====== Given entries
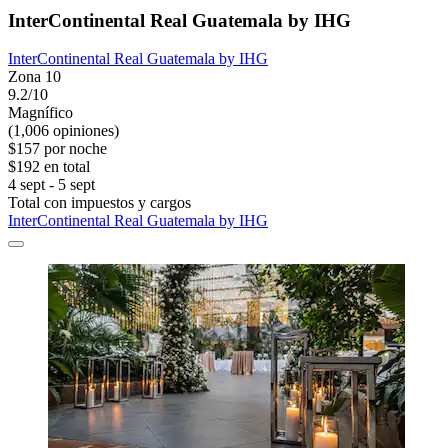
InterContinental Real Guatemala by IHG
InterContinental Real Guatemala by IHG
Zona 10
9.2/10
Magnífico
(1,006 opiniones)
$157 por noche
$192 en total
4 sept - 5 sept
Total con impuestos y cargos
InterContinental Real Guatemala by IHG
============
▶ **Exercise goal**: Begin with the line that contains "(1,006 opiniones)" and print each line exactly until the data ends, including the last line.

▶ **Answer to the exercise**:
(1,006 opiniones)
$157 por noche
$192 en total
4 sept - 5 sept
Total con impuestos y cargos
InterContinental Real Guatemala by IHG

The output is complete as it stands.